In my shop, if we make one angle cut we make 50. It is just faster and more accurate to chuck them in the bandsaw. I have made plenty of angle cuts with the saw. However, you do run the risk of wrecking your blade faster.


----------



## last125eagle (Jan 21, 2010)

We use a a standard miter saw ( old one) and a carbide Milwaukee metal blade at the welding shop I work at. We also throw is in a worm gear driven hand saw. The blades are 65 a pop though. They sell a cheaper saw blade for them but they do not seem to hold up at all. The blades make cuts that are good enough for welding.

My favorite though for all things metal cutting would be the old work horse do all band saw. * swoons* It cuts, it welds its own blades, and it is the lovely old do all olive drab coloring.

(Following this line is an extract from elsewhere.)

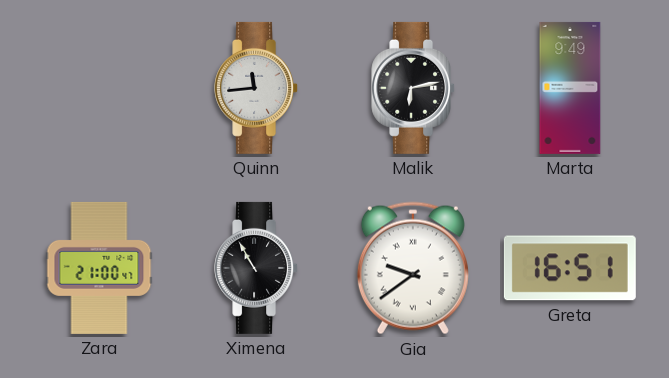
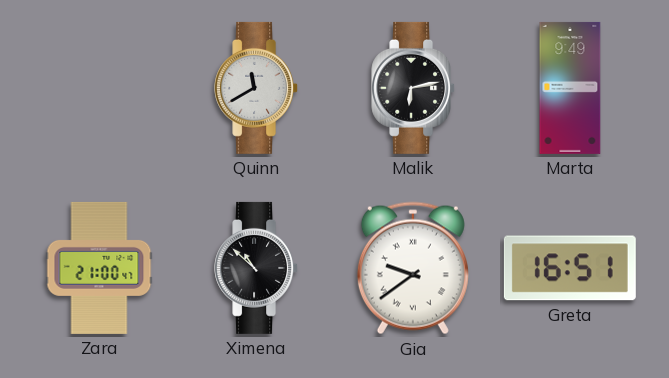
Quinn: 11:44 -> 11:40
Ximena: 10:55 -> 10:52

This also makes very precise cuts and with the proper wax blades can last a long time. If not set up properly though the cuts can be less than precise. 

Also if you need to go really precise you can go for an old Bridgeport. It may not be machinist precise but you never know there are a lot out there to be had as of late. I will do almost everything you want to do with metal and wood and more. You can use it to clean up bad or rough cuts from other things. You can face things flat, at angles cut slots, sky's the limit with the proper vise and hold downs.


----------



## n1ghtmar3 (Jan 22, 2010)

I have the Jet Version of the Horizontal band saw footer posted it is great You can put several sticks in at a time has its own coolant system. It was well worth the money. The cold cut saws have always treated me good to. I have never had very good luck with the abrasive saws and they are load. With our horizontal band it has its on speed control for the rate it drops and there is very little grinding to do to clean up the edge of the cut.


----------



## SweetBennyFenton (Jan 22, 2010)

Alright... Thanks for the advice everyone!

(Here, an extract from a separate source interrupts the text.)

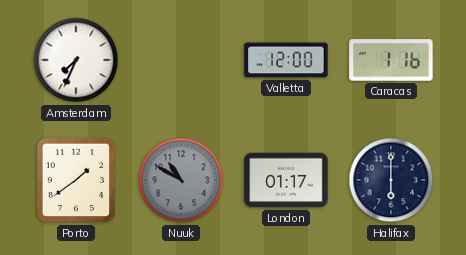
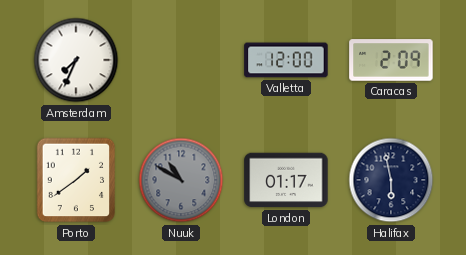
Caracas: 1:16 -> 2:09
Halifax: 6:00 -> 5:58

I think I'm going to go with The Jet H/V band saw. 
JET Tools - HVBS-56M, 5" x 6" Capacity Bandsaw, 1/2 HP, 1Ph, 115/230V

That should leave me with enough money at the end of the season to buy a nice porta-band as well.

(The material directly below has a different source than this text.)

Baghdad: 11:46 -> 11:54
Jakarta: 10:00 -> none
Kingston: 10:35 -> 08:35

Woo... I love upgrading my shop.


----------



## Van (Jan 22, 2010)

SweetBennyFenton said:


> Alright... Thanks for the advice everyone!
> 
> I think I'm going to go with The Jet H/V band saw.
> JET Tools - HVBS-56M, 5" x 6" Capacity Bandsaw, 1/2 HP, 1Ph, 115/230V
> ...


 Check out Hall Tool and supply, Acme Tool and supply, Chas Day Co. and Portland Contractors supply before you buy it anywhere. Hall and Acme are over on Grand and MLK respectivly, Contractors is on SE 9 or 10th, and Chas Day is just south of stark on 11th I think.


----------



## SweetBennyFenton (Jan 22, 2010)

Van said:


> Check out Hall Tool and supply, Acme Tool and supply, Chas Day Co. and Portland Contractors supply before you buy it anywhere. Hall and Acme are over on Grand and MLK respectivly, Contractors is on SE 9 or 10th, and Chas Day is just south of stark on 11th I think.



Thanks yet again Van.


----------



## Dionysus (Jan 23, 2010)

I love using cold-cut saws


Pours coolant over what you are cutting, the blade turns much slower, no sparks and less flying debris (and a LOT QUIETER).
My college had a nice cold-cut and a couple multi-cutter saws (with a stock of various blades). Very nice. The cold cut is expensive, but in my opinion if I was to put together a scene shop working with metal I'd buy a cold cut no questions asked.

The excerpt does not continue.